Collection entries

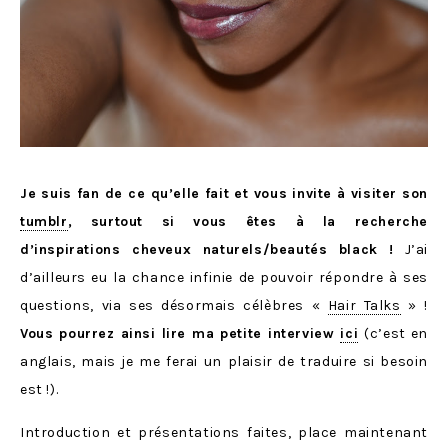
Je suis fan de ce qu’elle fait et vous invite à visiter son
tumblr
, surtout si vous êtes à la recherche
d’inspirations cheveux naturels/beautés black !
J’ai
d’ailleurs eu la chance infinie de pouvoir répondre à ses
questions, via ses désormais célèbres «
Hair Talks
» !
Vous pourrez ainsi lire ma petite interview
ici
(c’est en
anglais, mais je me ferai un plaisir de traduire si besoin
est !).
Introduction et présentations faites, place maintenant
...
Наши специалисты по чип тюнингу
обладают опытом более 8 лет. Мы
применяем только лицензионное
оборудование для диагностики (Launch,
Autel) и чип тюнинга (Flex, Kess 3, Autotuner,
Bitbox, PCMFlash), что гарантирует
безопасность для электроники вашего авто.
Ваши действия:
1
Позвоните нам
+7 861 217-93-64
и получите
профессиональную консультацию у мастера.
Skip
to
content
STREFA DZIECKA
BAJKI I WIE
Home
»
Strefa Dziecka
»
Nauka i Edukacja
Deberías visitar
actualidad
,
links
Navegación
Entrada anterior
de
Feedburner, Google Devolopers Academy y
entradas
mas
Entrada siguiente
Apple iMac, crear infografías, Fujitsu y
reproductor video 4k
==
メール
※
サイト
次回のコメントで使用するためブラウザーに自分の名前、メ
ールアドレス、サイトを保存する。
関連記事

## Work required
Transcribe, exactly and without additions, the lines of the records above, beginning with the line that contains "применяем только лицензионное" and ending with the line that contains "Entrada siguiente", both included.

## Answer section
применяем только лицензионное
оборудование для диагностики (Launch,
Autel) и чип тюнинга (Flex, Kess 3, Autotuner,
Bitbox, PCMFlash), что гарантирует
безопасность для электроники вашего авто.
Ваши действия:
1
Позвоните нам
+7 861 217-93-64
и получите
профессиональную консультацию у мастера.
Skip
to
content
STREFA DZIECKA
BAJKI I WIE
Home
»
Strefa Dziecka
»
Nauka i Edukacja
Deberías visitar
actualidad
,
links
Navegación
Entrada anterior
de
Feedburner, Google Devolopers Academy y
entradas
mas
Entrada siguiente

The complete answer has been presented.